La malédiction des trente-cinq ans

Jean-Louis AERTS, Un demi-siècle de mensonges, 180° éditions, 2018, 352 p., 19 € / ePub : 9.99 €, ISBN : 978-2-931008-00-3

Floreffe, juin 2006 : Simon Voinet, le grand-père de Marylou, est renversé par une voiture, qui disparaît dans la nature, et meurt sur le coup. Est-ce un accident ou un meurtre ? L’inspecteur Gleizner mène l’enquête et bouscule rapidement Marylou qui garde en elle de terribles secrets.

Adoptée à quatre ans, elle a été amenée quelques années plus tôt à faire la connaissance de Dantiedov, un richissime vieillard américain qui a eu une terrible mainmise sur sa vie. Prise en affection par le vieil homme, Marylou entre dans les confidences et est chargée d’écrire sa biographie. Il lui fait part notamment d’une malédiction qui frappe la famille de son père biologique. Peu à peu, elle comprend les enjeux dont elle fait l’objet. La vie de Marylou est parsemée de troublantes coïncidences : son grand-père est mort le 6 juin 2006, exactement un siècle après que son aïeule, Rosa Canova, la mère de Dantiedov, a été violée. Les attentats du 11 septembre emportent Dantiedov et une partie de ses secrets, dans l’effondrement du WTC.

Couvin, été 1942 : Émilie a seize ans. La Belgique est occupée, comme sa maison familiale. Un colonel y a établi ses quartiers, au grand désarroi de son père qui déteste les Boches. Peu à peu, une liaison dangereuse, mais incontrôlable, se tisse entre Émilie et le chauffeur du colonel allemand, Guillaume. La jeune fille tombe enceinte et est envoyée dans une clinique nazie, à Wégimont. Elle ne veut pas que son enfant devienne un soldat allemand. Comment déjouer le destin ? Une infirmière, Judith, va y jouer un rôle crucial.
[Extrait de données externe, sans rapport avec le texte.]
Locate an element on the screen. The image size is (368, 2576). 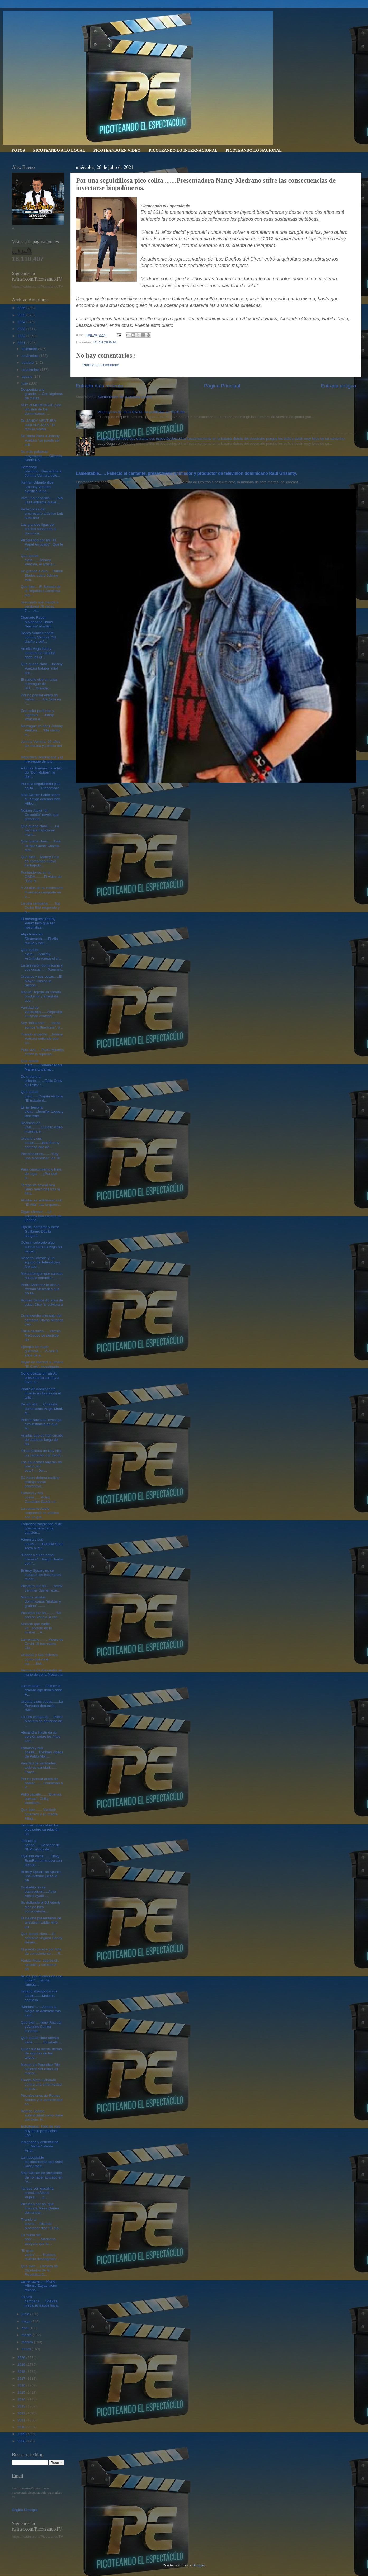
Por no pensar antes de hablar........Ala Jazá en "... is located at coordinates (41, 699).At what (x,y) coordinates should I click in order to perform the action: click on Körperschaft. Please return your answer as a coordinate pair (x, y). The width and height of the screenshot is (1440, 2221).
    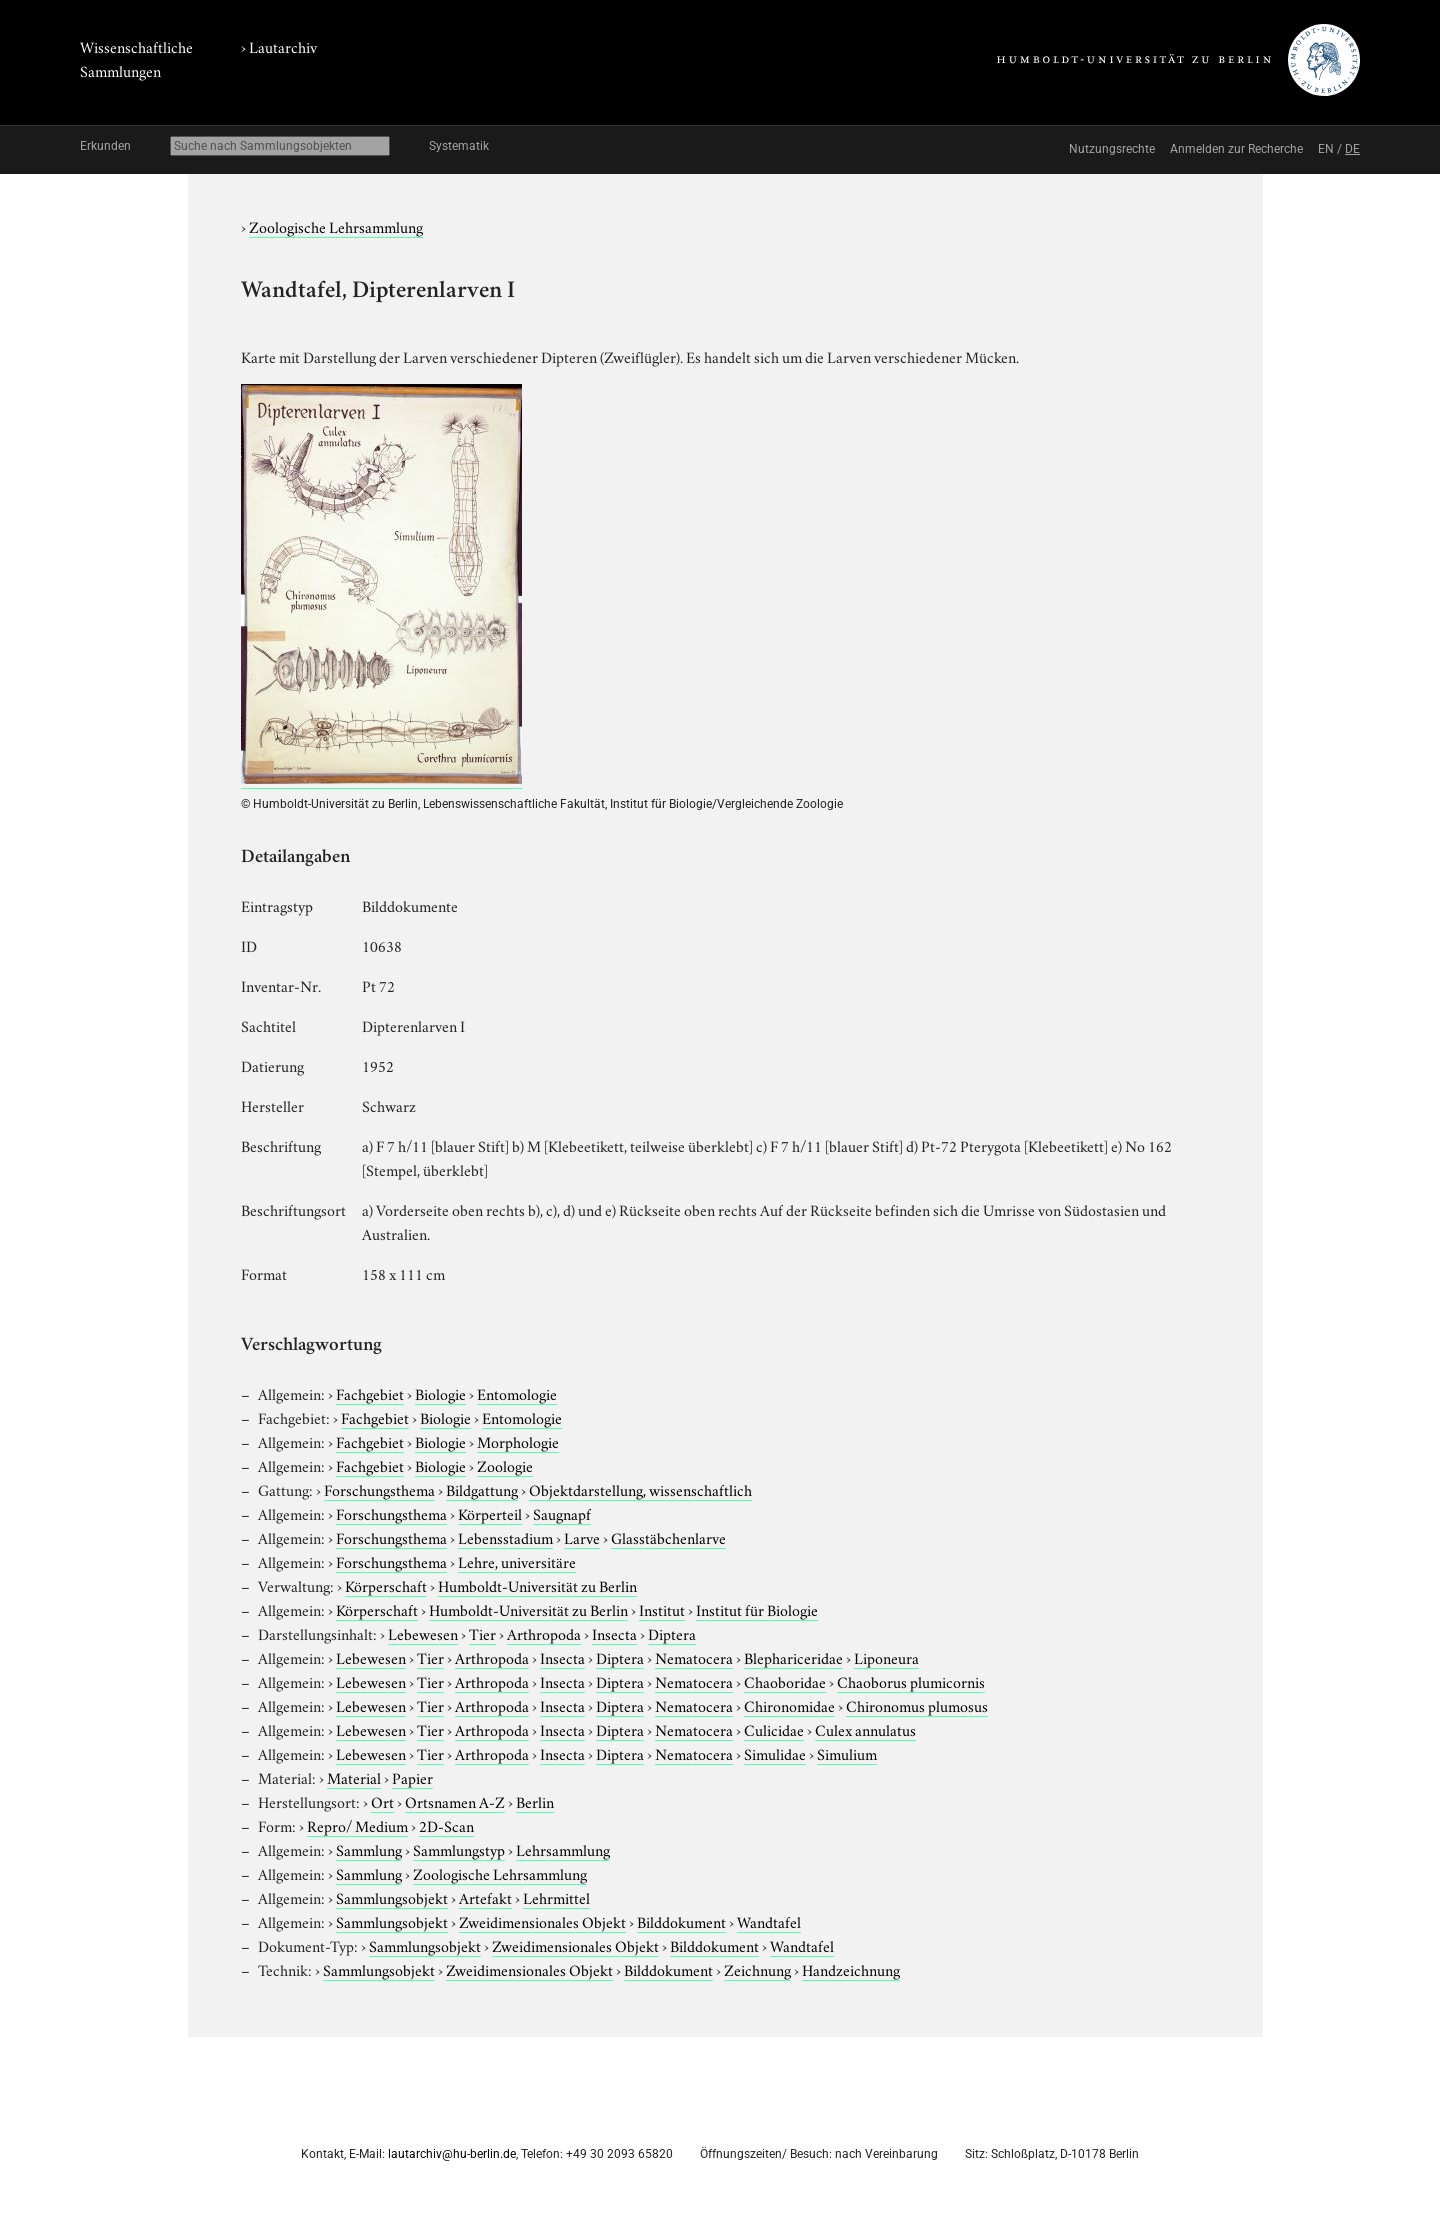
    Looking at the image, I should click on (386, 1585).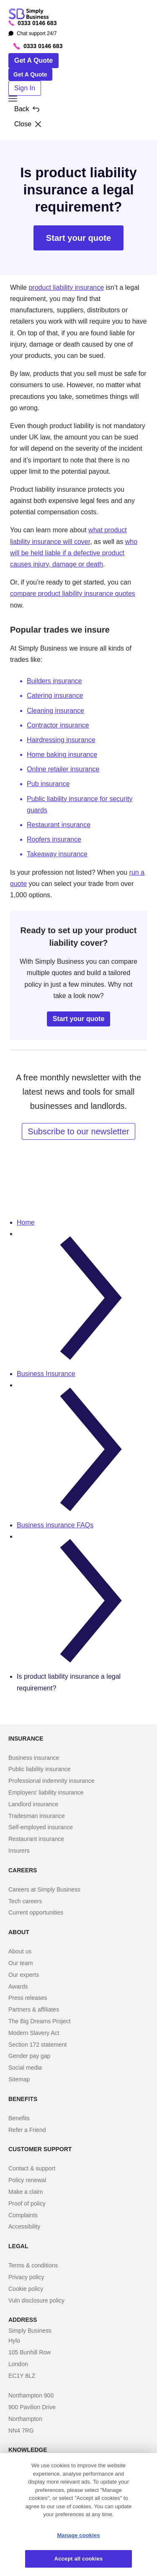  Describe the element at coordinates (46, 1373) in the screenshot. I see `Business Insurance` at that location.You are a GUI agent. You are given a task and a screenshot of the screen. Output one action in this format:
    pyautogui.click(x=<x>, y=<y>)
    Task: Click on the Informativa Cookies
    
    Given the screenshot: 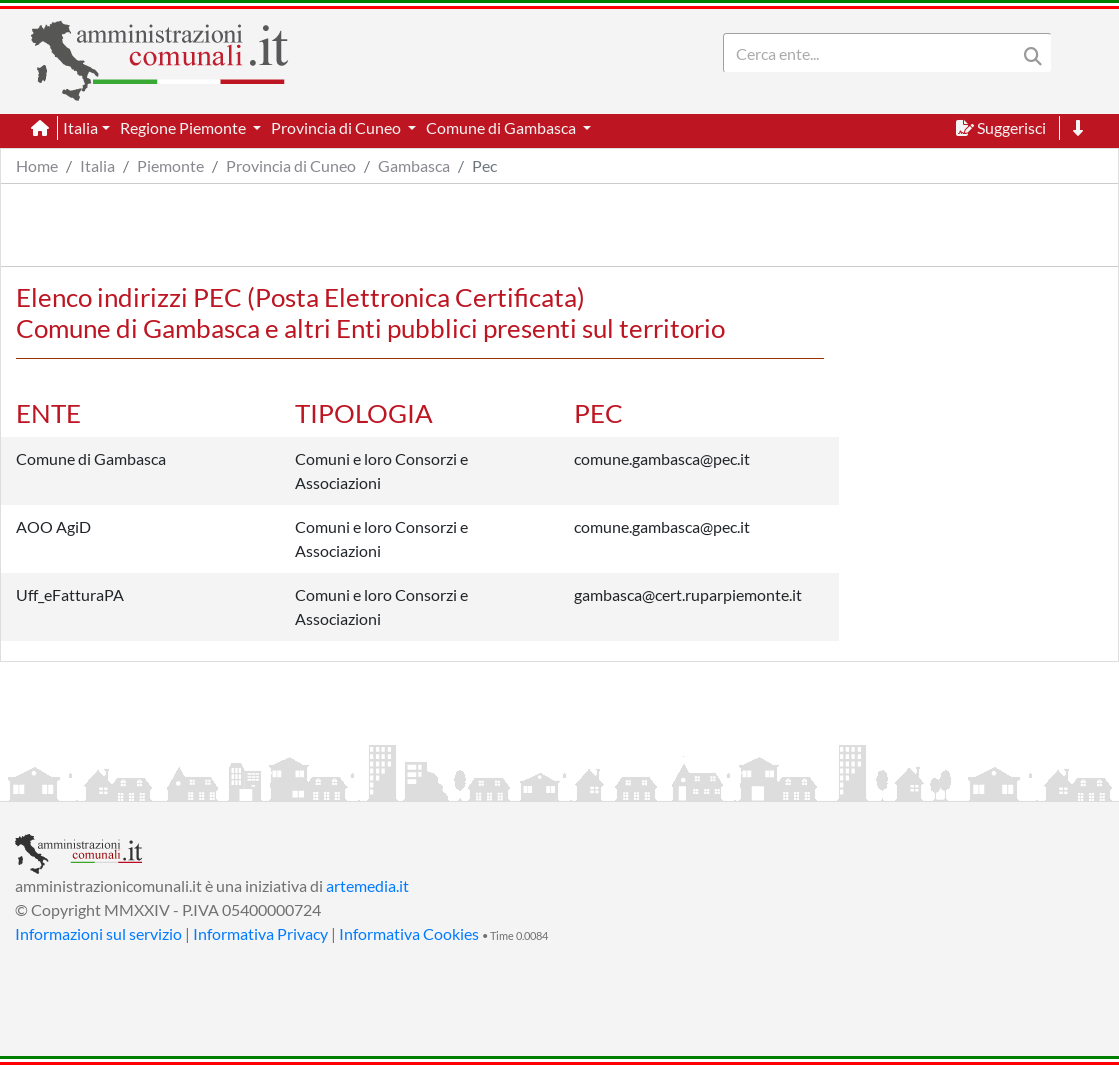 What is the action you would take?
    pyautogui.click(x=409, y=933)
    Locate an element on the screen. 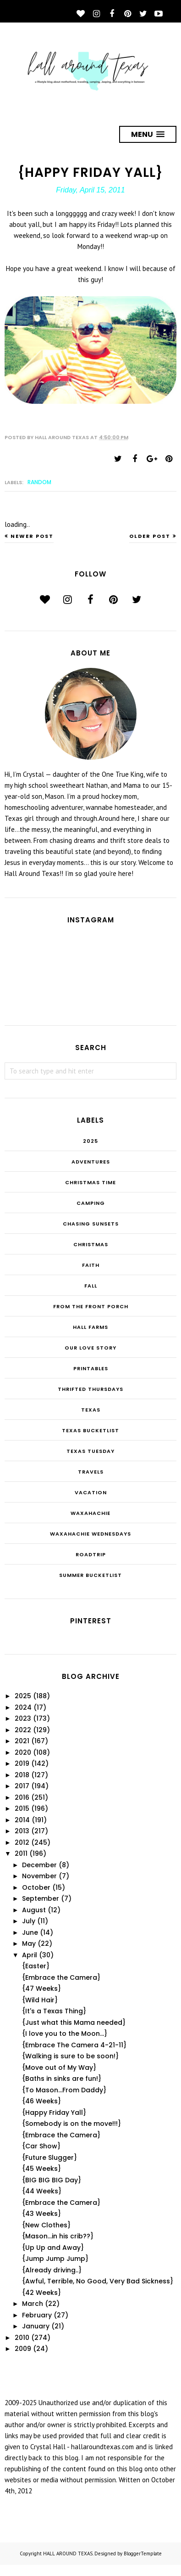 Image resolution: width=181 pixels, height=2576 pixels. CHRISTmas Time is located at coordinates (90, 1182). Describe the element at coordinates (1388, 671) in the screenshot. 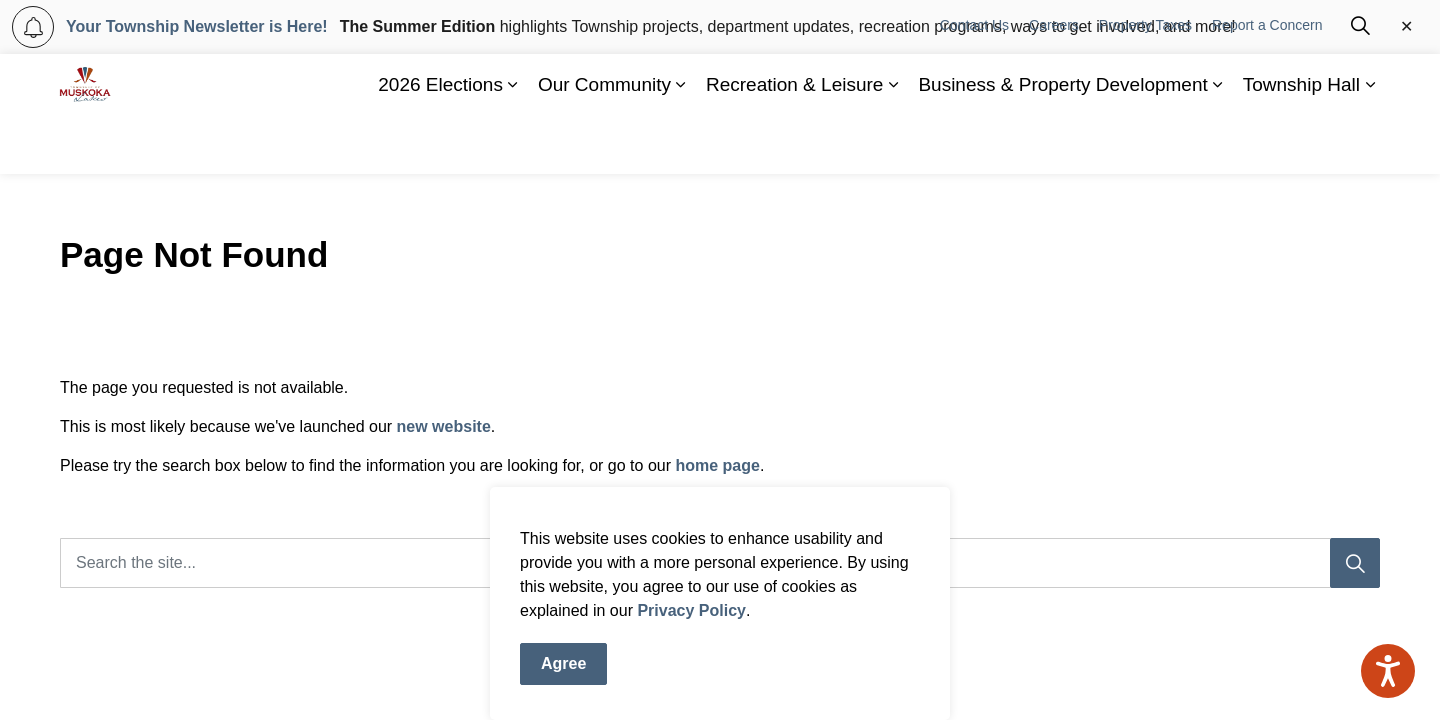

I see `[Speak - Listen with the ReachDeck Toolbar]` at that location.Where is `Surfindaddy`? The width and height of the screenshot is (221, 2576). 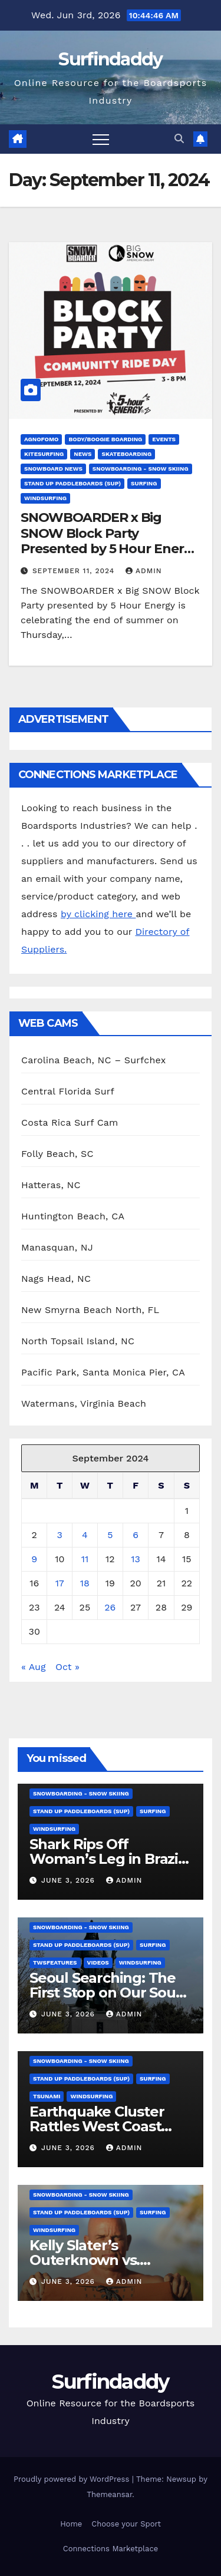 Surfindaddy is located at coordinates (110, 59).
Bruxelles, été 1958 : Jeanne a qinze ans. Bruxelles est en fête : c’est l’Expo universelle. Elle mène une relation somme toute particulière avec son frère Georges. La morale a beau le leur interdire, ils s’aiment d’un amour plus que fraternel. Ils s’échappent tout l’été à l’Exposition universelle où balades, glaces et longues discussions sont de la partie. Ils attendent patiemment la majorité de Jeanne. Leur amour pourrait à tout moment éclater au grand jour. Que vont penser les gens ? Et leur mère ?

Ces trois histoires, en apparence totalement indépendantes, vont peu à peu se rassembler. Marylou tente de mener jusqu’au bout la dernière volonté de Dantiedov. Elle veut écrire son livre et mène l’enquête de son côté. Qui a tué son grand-père ? Et pourquoi ?

Difficile de résumer l’intrigue du roman de Jean-Louis Aerts sans en dévoiler ses rouages. L’auteur fait voyager le lecteur à travers plusieurs décennies, de 1942 à 2006, et une foule de lieux : Fréjus, Bruxelles, Couvin, Gedinne, New York, Wégimont, Grenoble… Complètement déconcertantes au début (va-t-on réussir à suivre l’histoire ?), les intrigues en parallèle d’Un siècle de mensonges captivent rapidement. Les pièces se rejoignent peu à peu avec une résolution explosive. Même si cette histoire de malédiction et certains faits peuvent sembler saugrenus, on dévore le livre d’un bout à l’autre, avec appétit.

Ce thriller et fresque familiale permet également à l’auteur d’évoquer plusieurs événements marquants du XXe siècle, le plus souvent tragiques : la deuxième guerre mondiale, l’Exposition universelle de 58 et les attentats du WTC. Mais aussi le terrible incendie de l’Innovation de 1967, qui détient encore à ce jour, en Belgique, le triste record de victimes (plus de deux cent cinquante) ; l’incendie d’une discothèque près de Grenoble en 1970 qui avait fait de nombreuses victimes, surtout des jeunes, et qui avait été rapidement détrôné de l’actualité par la mort de Charles De Gaulle – rappelons le désormais célèbre titre de Hara-Kiri, « Bal tragique à Colombey – 1 mort », qui avait alors valu au magazine d’être interdit de parution – ; la rupture du barrage de Malpasset en 1959, du côté de Fréjus, qui libéra, dans la vallée, des millions de mètres cubes d’eau qui emportèrent tout sur leur passage.

En somme, un roman dense et ambitieux, mais qui tient bien la barre et est clairement passionnant.